In this case, the amounts received that exceed the amount of the contributions made, including, where applicable, the contributions imputed by the promoter, will be taxed as work income in the tax period in which they are received.

Note: pan-European individual pension products

To the pan-European individual pension products regulated by Regulation ( EU ) 2019/1238 of the European Parliament and of the Council of 20 June 2019 on a pan-European individual pension product, The treatment that corresponds to pension plans will apply to them in Personal Income Tax .

In particular:

  • The benefits received by the beneficiaries of the pan-European individual pension products will in any case be considered income from work and will not be subject to the Inheritance and Gift Tax .
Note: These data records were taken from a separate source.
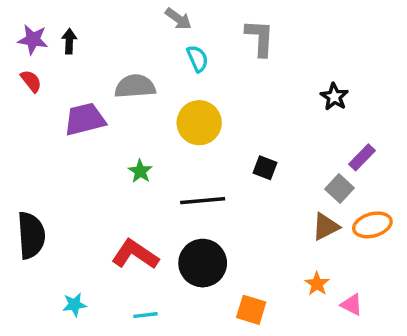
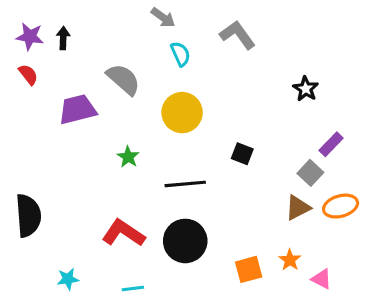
gray L-shape: (260, 38) -> (238, 35), turned -39
gray semicircle: (135, 86) -> (123, 79), turned 45
orange square: (251, 310) -> (249, 269), moved, turned -32

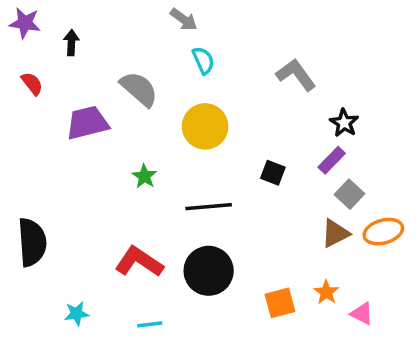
gray L-shape: (238, 35) -> (296, 75), moved
purple star: (30, 36) -> (25, 23), moved
black star: (306, 89) -> (344, 123), moved
purple rectangle: (331, 144) -> (332, 160), moved

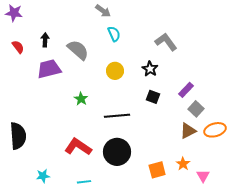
black arrow: (71, 43) -> (45, 40), moved
black star: (344, 123) -> (150, 69), moved
yellow circle: (205, 126) -> (115, 71), size x0.7
pink triangle: (362, 314) -> (203, 176), turned 32

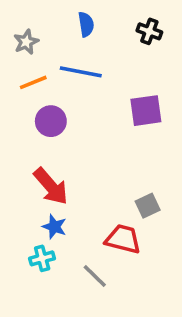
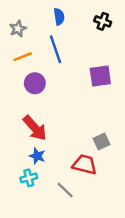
blue line: (81, 72) -> (55, 49), turned 60

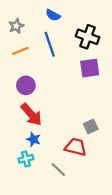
blue semicircle: (59, 17) -> (53, 15), turned 128
black cross: (103, 21) -> (88, 37), moved, size x1.5
purple circle: (35, 83) -> (26, 85), moved

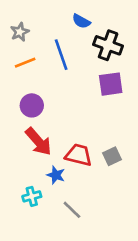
blue semicircle: (53, 15) -> (81, 21), moved
blue star: (33, 139) -> (56, 175), moved
red trapezoid: (76, 147) -> (79, 155), moved

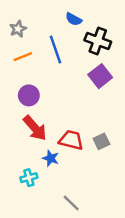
purple square: (111, 84) -> (100, 76), turned -30
gray line: (72, 210) -> (71, 203), moved

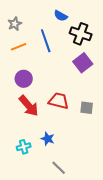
red trapezoid: (71, 140) -> (59, 101), moved
gray square: (101, 141) -> (87, 108), moved, turned 32
blue star: (51, 158) -> (48, 139), moved

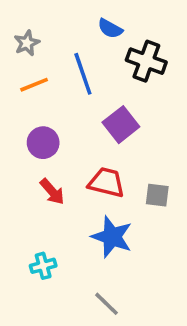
purple square: (83, 63) -> (121, 125), moved
red arrow: (29, 106) -> (52, 192), size x0.7
blue star: (48, 139) -> (112, 237), moved, size x1.6

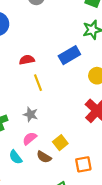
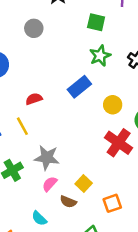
yellow line: (38, 83) -> (22, 126), moved
gray star: (31, 114) -> (47, 158), size x1.5
cyan semicircle: (16, 157) -> (39, 218), moved

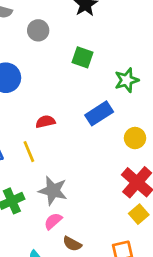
green square: (96, 22) -> (82, 57), moved
gray circle: (34, 28) -> (38, 30), moved
yellow square: (84, 183) -> (139, 214), moved

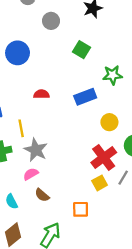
yellow line: (29, 152) -> (21, 128), moved

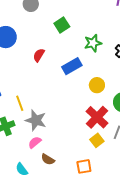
green square: (82, 50) -> (62, 25), turned 35
red semicircle: (41, 94) -> (39, 55), moved, turned -48

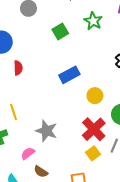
green star: (93, 43) -> (93, 21), moved, turned -30
red semicircle: (39, 55) -> (18, 68), moved, turned 144
gray star: (36, 120) -> (46, 131), moved

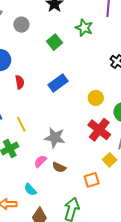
blue rectangle: (69, 75) -> (58, 83), moved
yellow square: (93, 153) -> (110, 160), moved
brown semicircle: (41, 172) -> (59, 167), moved

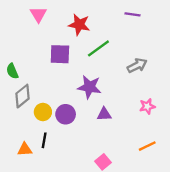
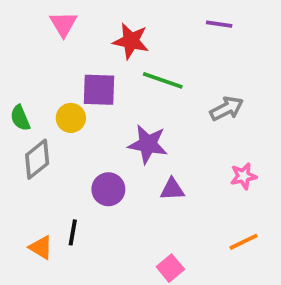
green line: (98, 48) -> (163, 80), turned 55
yellow circle: (43, 112) -> (71, 118), moved
orange triangle: (25, 149) -> (41, 247), turned 35

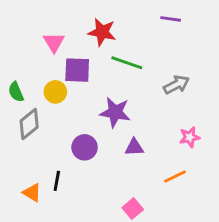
pink triangle: (63, 24) -> (54, 42), moved
orange line: (243, 242) -> (175, 177), moved

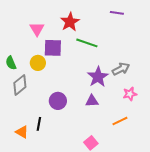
red star: (102, 32) -> (70, 22), turned 30
gray arrow: (176, 85) -> (121, 69), moved
purple star: (115, 112) -> (98, 77), moved, turned 30

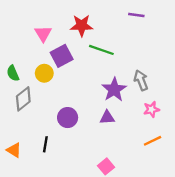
red star: (70, 22) -> (82, 25), turned 30
purple square: (53, 48) -> (62, 56), turned -30
gray arrow: (121, 69) -> (141, 80), turned -84
orange line: (120, 121) -> (153, 141), moved
orange triangle: (22, 132) -> (14, 150), moved

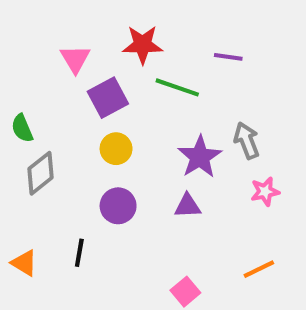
purple line: (136, 15) -> (228, 57), moved
yellow circle: (44, 73) -> (116, 149), moved
orange line: (153, 141) -> (259, 269), moved

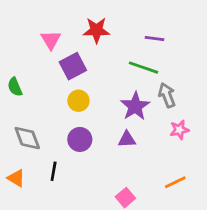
green line: (177, 87) -> (143, 68), moved
gray diamond: (41, 173) -> (27, 138), moved, turned -72

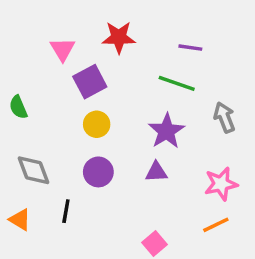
gray arrow: (167, 95) -> (224, 117), moved
pink star: (179, 130) -> (221, 184), moved, size x1.4

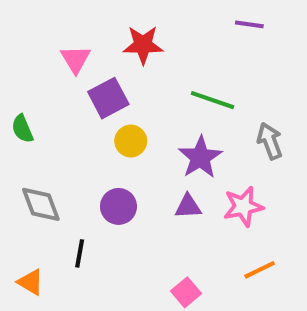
purple line: (190, 48) -> (249, 24), moved
yellow circle: (97, 124) -> (131, 141), moved
pink star: (221, 184) -> (243, 206), moved
orange triangle: (20, 220) -> (31, 282), moved

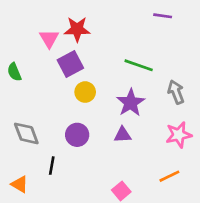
red star: (143, 45) -> (77, 29), moved
green semicircle: (22, 129) -> (14, 72), moved
pink star: (243, 206) -> (179, 135), moved

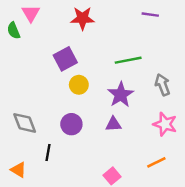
red star: (77, 29) -> (83, 18), moved
pink triangle: (49, 39) -> (31, 13), moved
green line: (139, 65) -> (128, 60), turned -30
green semicircle: (14, 72) -> (14, 31), moved
pink star: (179, 135) -> (165, 124), turned 30

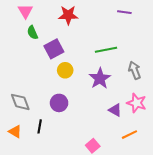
green semicircle: (14, 31) -> (32, 33), moved
purple triangle: (113, 124) -> (115, 110), moved, turned 32
orange triangle: (18, 170) -> (15, 131), moved

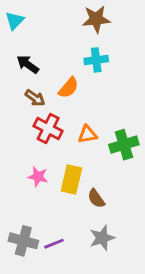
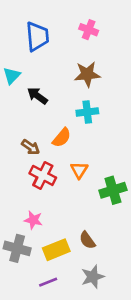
black arrow: (28, 64) -> (37, 96), moved
orange triangle: (87, 134) -> (79, 170), moved, turned -48
yellow rectangle: (71, 180) -> (56, 250), moved, turned 55
gray cross: (23, 241) -> (17, 248), moved

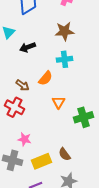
black arrow: (37, 96) -> (28, 47), turned -56
red cross: (43, 175) -> (14, 107), moved

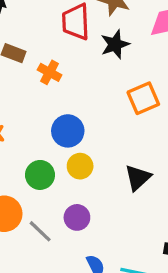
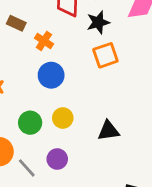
orange square: (143, 98) -> (105, 55), moved
blue circle: (68, 131) -> (51, 75), moved
black triangle: (138, 178) -> (108, 131), turned 30

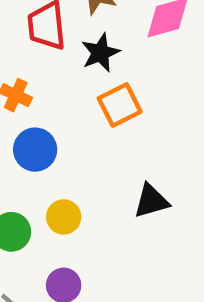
black triangle: (108, 131) -> (151, 201), moved

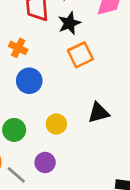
yellow circle: (64, 217) -> (56, 124), moved

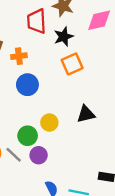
orange cross: (18, 48) -> (19, 56), turned -35
green circle: (14, 130) -> (28, 136), moved
gray line: (16, 175) -> (14, 155), moved

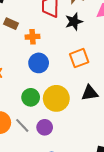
orange square: (72, 64) -> (79, 58), moved
yellow circle: (49, 123) -> (56, 98), size x1.6
green circle: (28, 136) -> (31, 97), moved

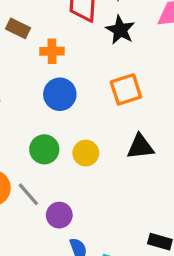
black star: (74, 22) -> (120, 30), turned -30
yellow circle: (56, 98) -> (86, 153), size x0.6
purple circle: (45, 127) -> (59, 215), moved

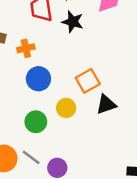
orange square: (126, 89) -> (88, 81), moved
yellow circle: (86, 153) -> (66, 108), moved

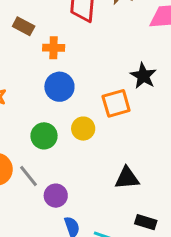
black star: (73, 22) -> (143, 76), moved
black triangle: (106, 105) -> (127, 178), moved

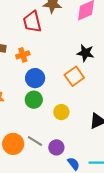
yellow circle: (83, 129) -> (61, 112), moved
green circle: (44, 136) -> (34, 100), moved

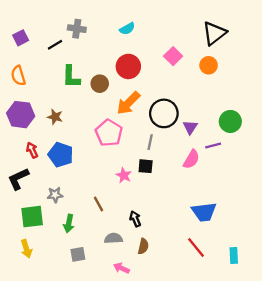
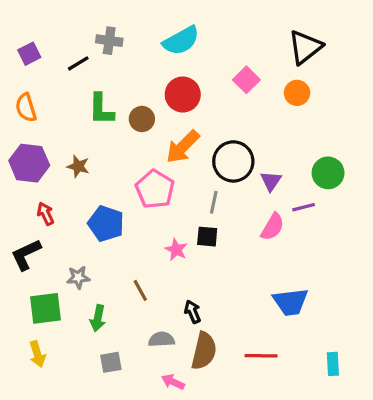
cyan semicircle: (127, 29) -> (181, 41), size x1.6
blue pentagon: (61, 155) -> (106, 223), moved
brown semicircle: (143, 246) -> (204, 351), size x1.6
red line: (196, 248) -> (261, 356), moved, turned -50

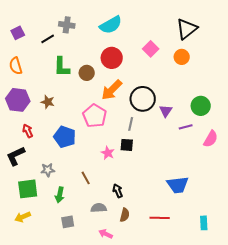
pink semicircle: (273, 227) -> (211, 139), moved
brown semicircle: (204, 351) -> (125, 215), size x0.6
yellow arrow: (37, 354) -> (23, 217), turned 84

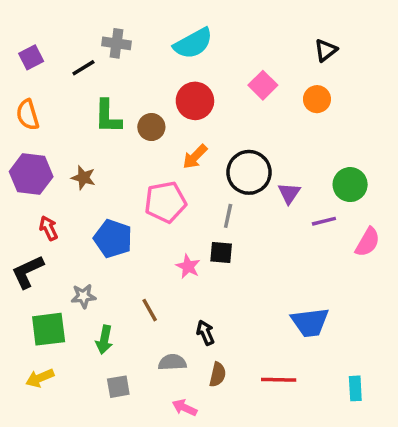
black triangle: (187, 29) -> (326, 50), size x0.6
orange arrow: (112, 90) -> (195, 157), size x0.7
pink pentagon: (95, 116) -> (165, 202), turned 30

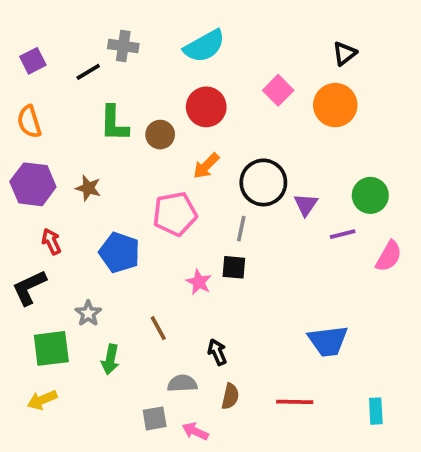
orange circle: (317, 99) -> (335, 105), size x1.5
gray star: (83, 296) -> (88, 313), turned -30
gray square: (118, 387) -> (155, 418), moved

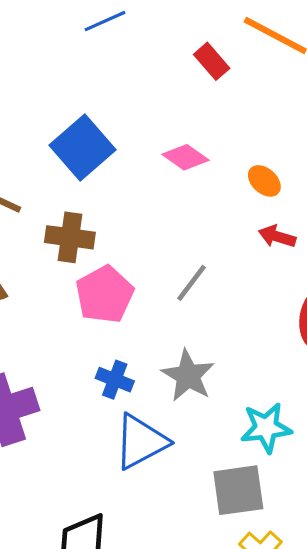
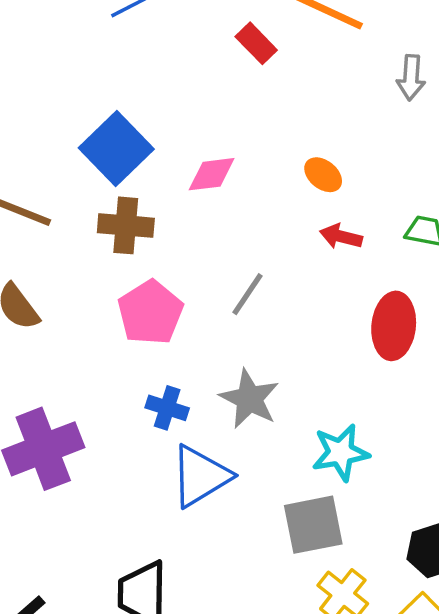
pink diamond: (186, 157) -> (212, 174), moved, turned -39
brown cross: (70, 237) -> (126, 225), moved

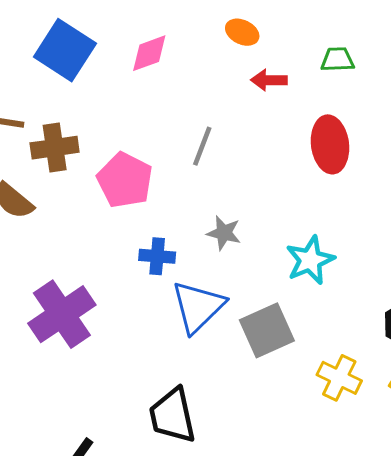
brown cross: (126, 225) -> (55, 148), moved
gray star: (249, 399) -> (224, 233), size x0.7
gray square: (313, 525) -> (267, 330), moved

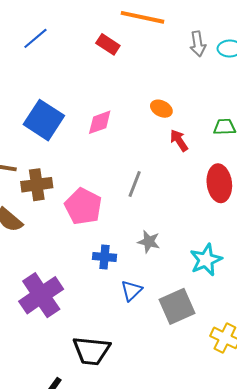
red arrow: (269, 80) -> (179, 140), turned 55
blue triangle: (198, 307) -> (131, 291), size x0.6
black trapezoid: (172, 416) -> (91, 351), moved, turned -72

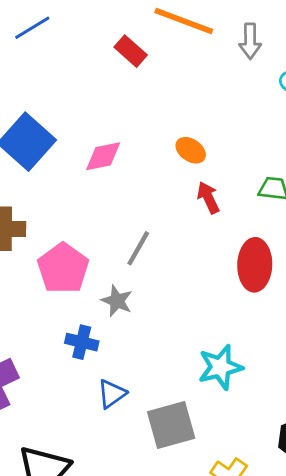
gray arrow: (198, 44) -> (250, 41), moved
gray star: (149, 242) -> (117, 301), moved

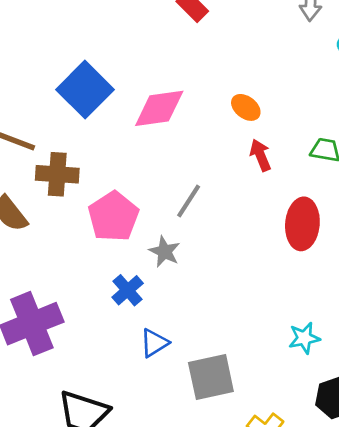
pink diamond: (103, 156) -> (159, 108), size x1.4
blue cross: (82, 342) -> (128, 290), turned 32
cyan star: (220, 367) -> (304, 338), moved, size x0.7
  • If the taxpayer had rights of economic content derived from contributions to pan-European individual pension products, totally or partially, in cases other than those provided for in the regulations on pension plans and funds, he must replace the reductions in the tax base unduly carried out, through the appropriate complementary self-assessments, including late payment interest. The amounts received that exceed the amount of the regularized contributions will be taxed as income from work in the tax period in which they are received.